Filtering the records below, copy only those lines that include the word "maison".

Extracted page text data
+===+

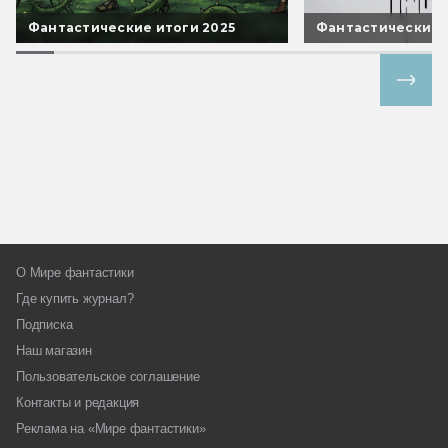
Фантастические итоги 2025
Фантастические 
Все спецпроекты
О Мире фантастики
Где купить журнал?
Подписка
Наш магазин
Пользовательское соглашение
Контакты и редакция
Реклама на «Мире фантастики»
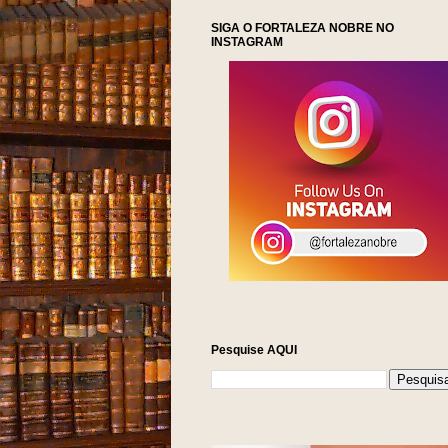
SIGA O FORTALEZA NOBRE NO
INSTAGRAM
Pesquise AQUI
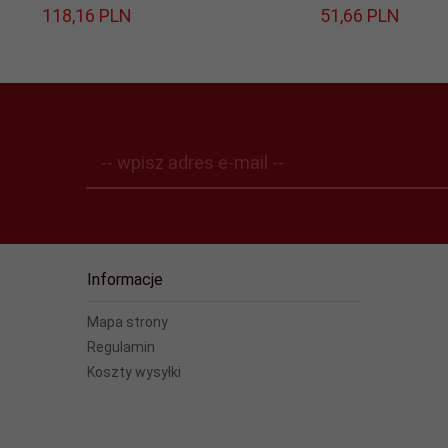
118,
16
PLN
51,
66
PLN
-- wpisz adres e-mail --
Informacje
Mapa strony
Regulamin
Koszty wysyłki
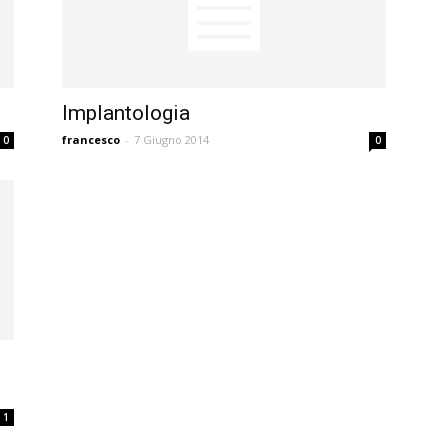
Implantologia
francesco
-
7 Giugno 2014
0
0
1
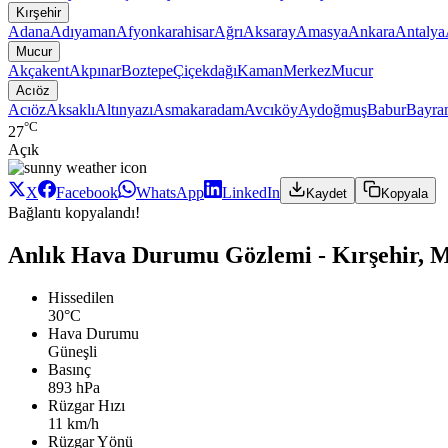
Kırşehir
Adana
Adıyaman
Afyonkarahisar
Ağrı
Aksaray
Amasya
Ankara
Antalya
Mucur
Akçakent
Akpınar
Boztepe
Çiçekdağı
Kaman
Merkez
Mucur
Acıöz
Acıöz
Aksaklı
Altınyazı
Asmakaradam
Avcıköy
Aydoğmuş
Babur
Bayra
°C
27
Açık
X
Facebook
WhatsApp
LinkedIn
Kaydet
Kopyala
Bağlantı kopyalandı!
Anlık Hava Durumu Gözlemi - Kırşehir, M
Hissedilen
30°C
Hava Durumu
Güneşli
Basınç
893 hPa
Rüzgar Hızı
11 km/h
Rüzgar Yönü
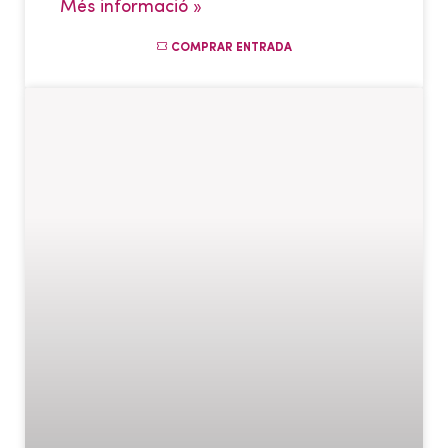
Més informació »
COMPRAR ENTRADA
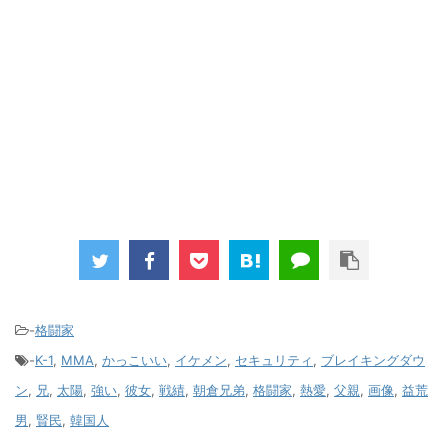
-
格闘家
-
K-1
,
MMA
,
かっこいい
,
イケメン
,
セキュリティ
,
ブレイキングダウ
ン
,
兄
,
太陽
,
強い
,
彼女
,
戦績
,
朝倉兄弟
,
格闘家
,
熱愛
,
父親
,
画像
,
益荒
男
,
賢民
,
韓国人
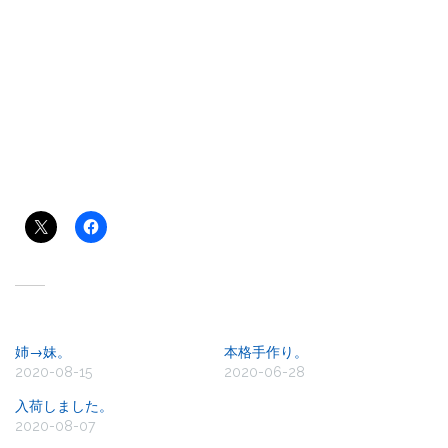
共有:
関連
姉→妹。
本格手作り。
2020-08-15
2020-06-28
入荷しました。
2020-08-07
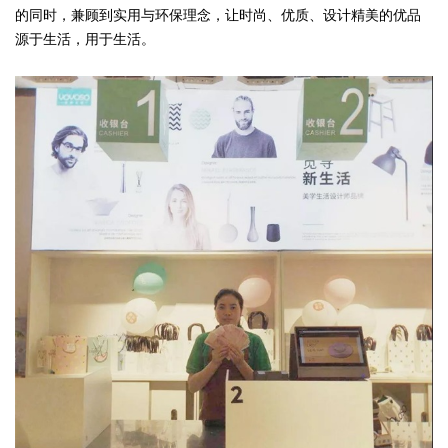
的同时，兼顾到实用与环保理念，让时尚、优质、设计精美的优品
源于生活，用于生活。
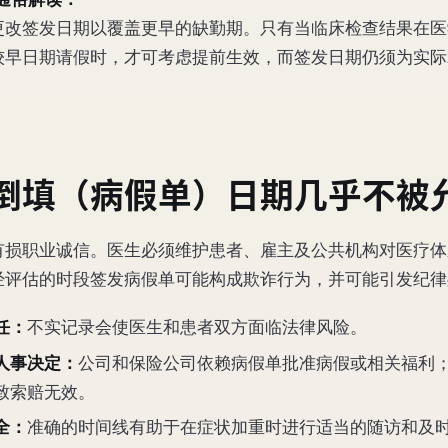
更改签发日期以覆盖更早的缺勤期。只有当临床检查结果在医
较早日期请假时，才可考虑提前生效，而签发日期仍须为实际
倒填（病假单）日期几乎不被
有损职业诚信。医生必须维护患者、雇主及公共机构对医疗体
经评估的时段签发病假单可能构成欺诈行为，并可能引发纪律
任：
不实记录会使医生和患者双方面临法律风险。
人事决定：
公司和保险公司依赖病假单批准病假或相关福利
致索赔无效。
全：
准确的时间线有助于在症状加重时进行适当的随访和及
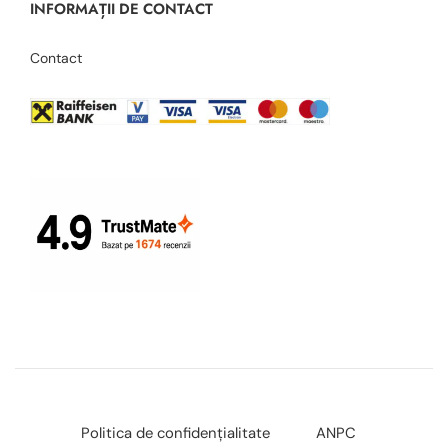
INFORMAȚII DE CONTACT
Contact
Politica de confidențialitate
ANPC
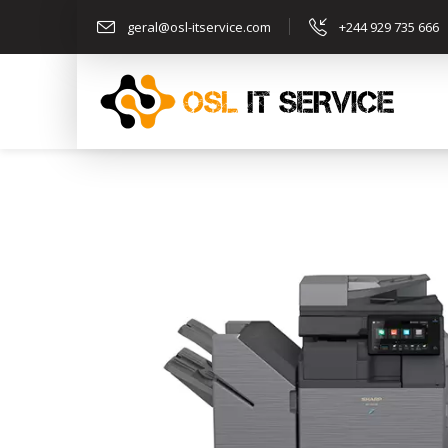
geral@osl-itservice.com
+244 929 735 666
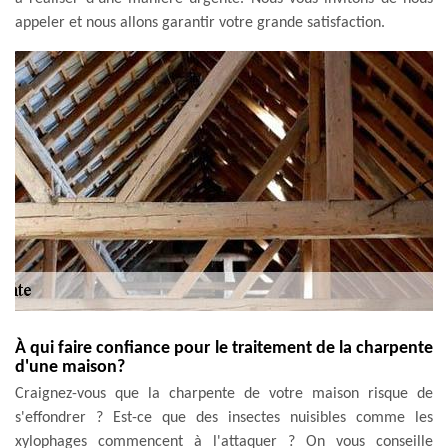
appeler et nous allons garantir votre grande satisfaction.
À qui faire confiance pour le traitement de la charpente
d'une maison?
Craignez-vous que la charpente de votre maison risque de
s'effondrer ? Est-ce que des insectes nuisibles comme les
xylophages commencent à l'attaquer ? On vous conseille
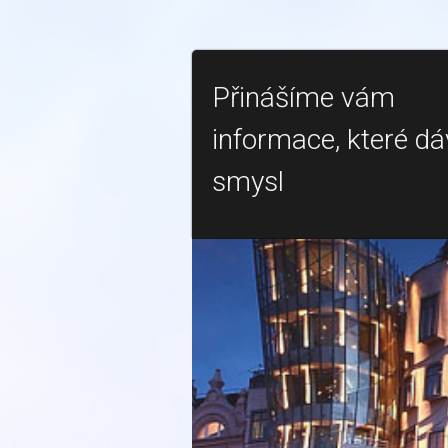
Přinášíme vám
informace, které dá
smysl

+===+

[Answer section]
d'une maison?
Craignez-vous que la charpente de votre maison risque de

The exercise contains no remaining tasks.